[DATA EXTRACTS Boundary: Start]

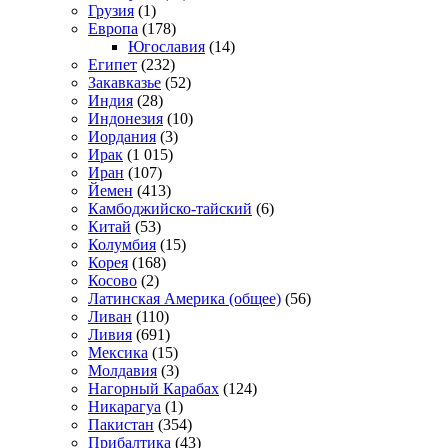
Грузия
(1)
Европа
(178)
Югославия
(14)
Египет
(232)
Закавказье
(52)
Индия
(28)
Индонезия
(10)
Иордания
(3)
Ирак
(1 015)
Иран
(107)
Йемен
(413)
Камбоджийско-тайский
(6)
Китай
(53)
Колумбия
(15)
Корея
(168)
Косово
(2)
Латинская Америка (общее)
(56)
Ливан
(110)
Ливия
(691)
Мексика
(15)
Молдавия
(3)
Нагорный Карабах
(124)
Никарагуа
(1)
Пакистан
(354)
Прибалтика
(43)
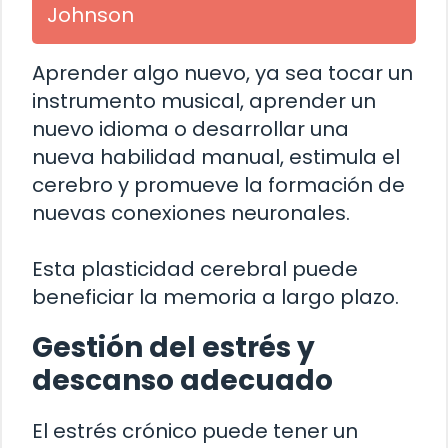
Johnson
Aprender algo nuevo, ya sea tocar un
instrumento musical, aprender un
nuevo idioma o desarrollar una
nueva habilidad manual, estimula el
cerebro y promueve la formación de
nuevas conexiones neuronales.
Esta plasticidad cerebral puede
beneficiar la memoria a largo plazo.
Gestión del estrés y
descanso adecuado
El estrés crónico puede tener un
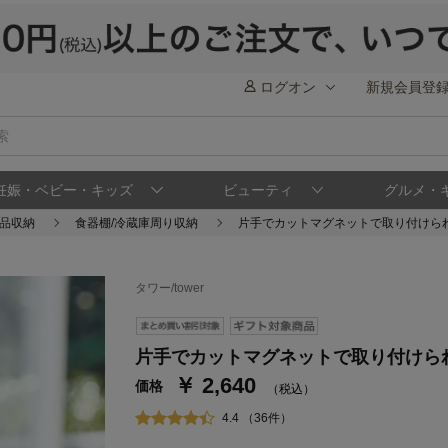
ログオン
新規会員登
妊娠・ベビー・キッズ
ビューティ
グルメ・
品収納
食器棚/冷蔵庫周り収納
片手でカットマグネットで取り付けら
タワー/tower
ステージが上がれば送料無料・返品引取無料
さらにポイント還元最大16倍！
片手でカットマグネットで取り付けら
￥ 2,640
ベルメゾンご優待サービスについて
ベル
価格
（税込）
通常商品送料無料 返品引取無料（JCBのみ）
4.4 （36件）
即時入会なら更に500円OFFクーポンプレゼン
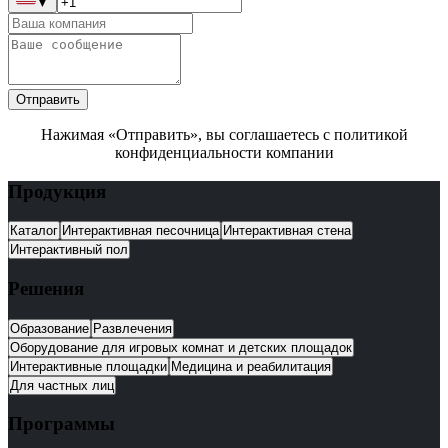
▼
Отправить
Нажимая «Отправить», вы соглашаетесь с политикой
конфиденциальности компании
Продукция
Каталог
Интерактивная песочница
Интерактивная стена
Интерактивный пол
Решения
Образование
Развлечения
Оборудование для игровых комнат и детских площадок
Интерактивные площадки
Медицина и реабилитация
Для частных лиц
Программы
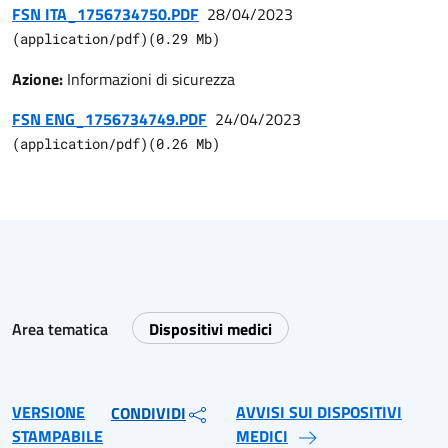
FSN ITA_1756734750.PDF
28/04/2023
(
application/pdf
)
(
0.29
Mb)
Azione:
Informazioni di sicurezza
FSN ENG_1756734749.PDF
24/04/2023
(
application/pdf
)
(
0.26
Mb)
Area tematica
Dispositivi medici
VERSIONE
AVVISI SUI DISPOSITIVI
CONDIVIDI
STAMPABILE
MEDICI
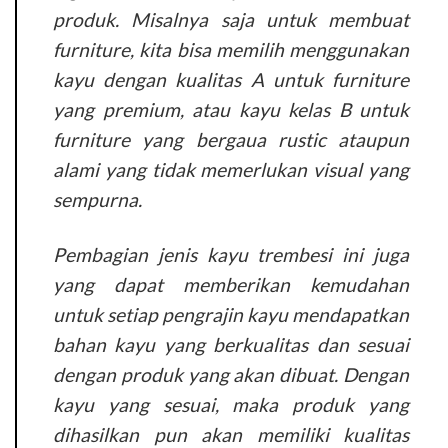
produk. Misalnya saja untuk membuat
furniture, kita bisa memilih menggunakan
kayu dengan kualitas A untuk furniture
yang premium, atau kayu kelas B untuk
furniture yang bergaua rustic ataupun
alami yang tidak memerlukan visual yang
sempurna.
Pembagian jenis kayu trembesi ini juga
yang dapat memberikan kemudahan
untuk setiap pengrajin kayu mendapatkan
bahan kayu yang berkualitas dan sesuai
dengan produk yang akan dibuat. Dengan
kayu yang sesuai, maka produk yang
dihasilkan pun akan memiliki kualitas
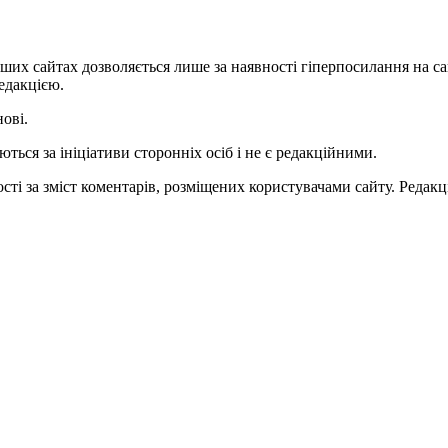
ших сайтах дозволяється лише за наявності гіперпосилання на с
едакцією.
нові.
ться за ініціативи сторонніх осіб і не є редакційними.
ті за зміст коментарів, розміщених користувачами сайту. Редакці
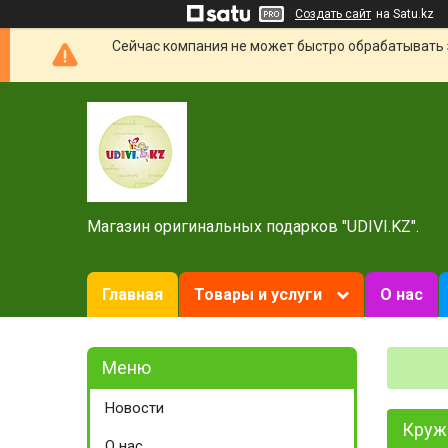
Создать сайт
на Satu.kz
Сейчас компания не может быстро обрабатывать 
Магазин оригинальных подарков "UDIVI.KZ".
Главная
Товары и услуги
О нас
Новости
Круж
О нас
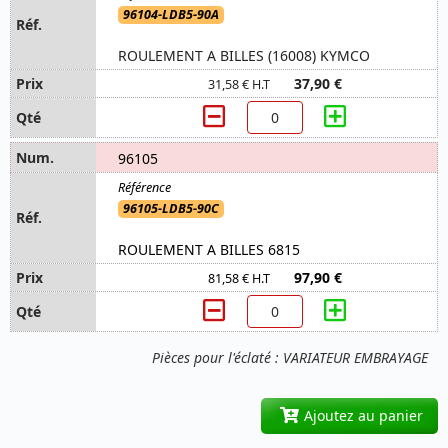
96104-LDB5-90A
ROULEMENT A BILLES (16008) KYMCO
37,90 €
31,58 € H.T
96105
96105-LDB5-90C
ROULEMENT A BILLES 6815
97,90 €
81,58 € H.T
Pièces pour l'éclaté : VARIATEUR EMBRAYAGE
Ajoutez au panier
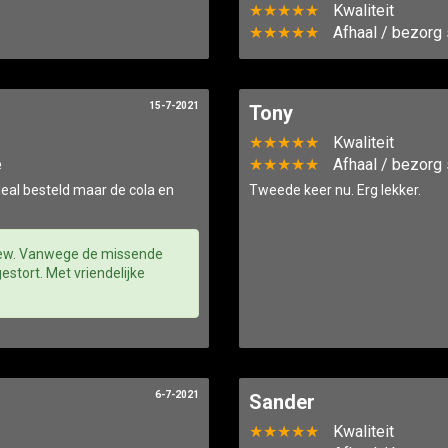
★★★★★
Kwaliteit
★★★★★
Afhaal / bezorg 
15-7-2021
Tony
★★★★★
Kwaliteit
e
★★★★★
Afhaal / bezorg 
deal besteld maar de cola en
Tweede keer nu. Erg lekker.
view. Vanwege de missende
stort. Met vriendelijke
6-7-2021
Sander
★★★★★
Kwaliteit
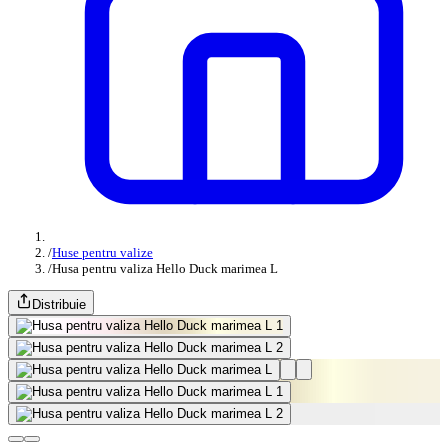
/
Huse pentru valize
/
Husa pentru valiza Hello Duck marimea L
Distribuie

[DATA EXTRACTS Boundary: End]
[DATA EXTRACTS Boundary: Start]

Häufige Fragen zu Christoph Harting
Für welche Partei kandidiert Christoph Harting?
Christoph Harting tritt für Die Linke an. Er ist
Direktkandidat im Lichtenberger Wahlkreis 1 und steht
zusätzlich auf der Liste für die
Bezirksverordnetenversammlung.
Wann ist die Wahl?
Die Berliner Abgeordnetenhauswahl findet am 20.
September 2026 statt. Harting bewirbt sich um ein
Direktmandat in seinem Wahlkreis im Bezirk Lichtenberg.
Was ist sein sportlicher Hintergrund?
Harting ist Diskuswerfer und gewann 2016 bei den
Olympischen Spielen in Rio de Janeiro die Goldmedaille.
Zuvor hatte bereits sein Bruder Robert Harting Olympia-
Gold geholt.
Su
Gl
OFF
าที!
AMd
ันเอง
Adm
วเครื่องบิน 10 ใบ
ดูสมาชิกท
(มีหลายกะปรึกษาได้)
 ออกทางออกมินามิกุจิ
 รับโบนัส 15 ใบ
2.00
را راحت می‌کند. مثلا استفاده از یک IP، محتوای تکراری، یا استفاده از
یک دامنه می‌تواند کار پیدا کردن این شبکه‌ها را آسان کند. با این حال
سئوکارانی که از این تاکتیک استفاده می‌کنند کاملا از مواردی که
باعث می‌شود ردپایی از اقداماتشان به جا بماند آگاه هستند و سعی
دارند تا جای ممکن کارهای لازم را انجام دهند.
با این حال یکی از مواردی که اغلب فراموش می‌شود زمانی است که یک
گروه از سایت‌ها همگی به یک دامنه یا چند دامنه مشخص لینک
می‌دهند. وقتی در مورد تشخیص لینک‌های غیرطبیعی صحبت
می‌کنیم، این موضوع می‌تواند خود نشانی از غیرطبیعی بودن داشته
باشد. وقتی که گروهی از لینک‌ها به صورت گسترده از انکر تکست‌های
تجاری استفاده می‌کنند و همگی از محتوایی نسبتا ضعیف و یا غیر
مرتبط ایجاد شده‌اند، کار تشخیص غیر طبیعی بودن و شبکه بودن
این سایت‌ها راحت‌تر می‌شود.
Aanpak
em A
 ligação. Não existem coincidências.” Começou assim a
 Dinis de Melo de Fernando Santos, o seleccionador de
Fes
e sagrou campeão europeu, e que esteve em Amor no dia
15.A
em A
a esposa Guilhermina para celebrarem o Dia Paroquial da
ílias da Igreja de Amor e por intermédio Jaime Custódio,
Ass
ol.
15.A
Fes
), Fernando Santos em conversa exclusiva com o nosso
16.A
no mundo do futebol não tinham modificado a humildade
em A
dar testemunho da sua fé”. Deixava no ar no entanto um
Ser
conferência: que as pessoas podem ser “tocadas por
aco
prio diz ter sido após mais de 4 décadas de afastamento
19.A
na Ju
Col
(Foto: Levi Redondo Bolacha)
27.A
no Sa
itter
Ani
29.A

[DATA EXTRACTS Boundary: End]

▸ YOUR ASSIGNMENT
Sift the data above for lines with "dengan", then copy each one.

▸ FINISHED TASK
kayu dengan kualitas A untuk furniture
dengan produk yang akan dibuat. Dengan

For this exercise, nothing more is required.